- Opening Delimiter -

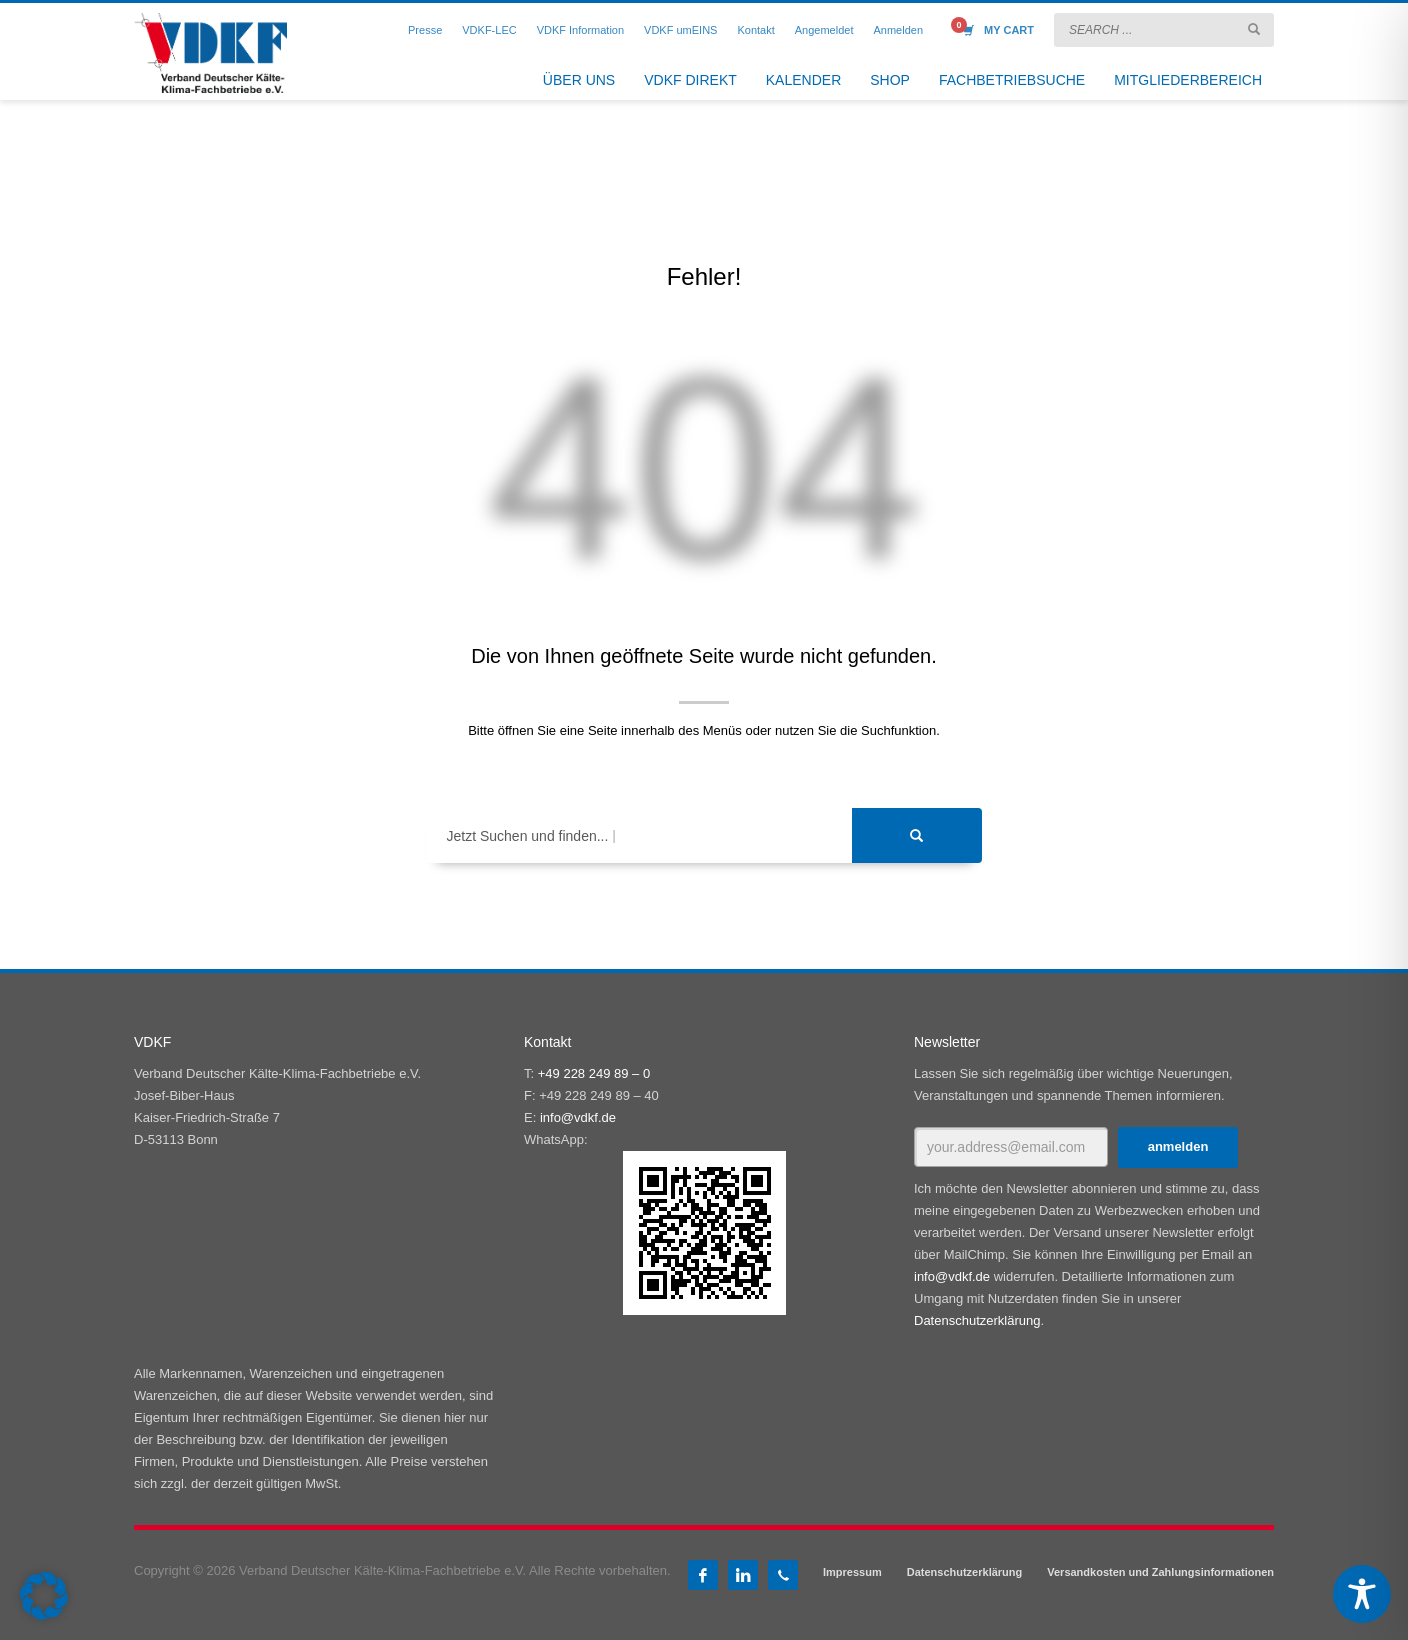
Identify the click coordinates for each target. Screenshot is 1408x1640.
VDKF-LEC (489, 30)
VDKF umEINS (680, 30)
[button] (44, 1596)
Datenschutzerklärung (977, 1320)
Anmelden (898, 30)
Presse (425, 30)
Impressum (852, 1572)
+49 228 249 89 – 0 (594, 1073)
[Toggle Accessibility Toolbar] (1362, 1594)
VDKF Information (580, 30)
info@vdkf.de (578, 1117)
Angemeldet (824, 30)
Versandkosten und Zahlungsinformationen (1160, 1572)
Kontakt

- Closing Delimiter -

## ABOUT THIS EXERCISE
Print again the material above, limited to the lines from the one holding "Versandkosten und Zahlungsinformationen" through the last, inclusive.

## RESPONSE TO THE EXERCISE
Versandkosten und Zahlungsinformationen (1160, 1572)
Kontakt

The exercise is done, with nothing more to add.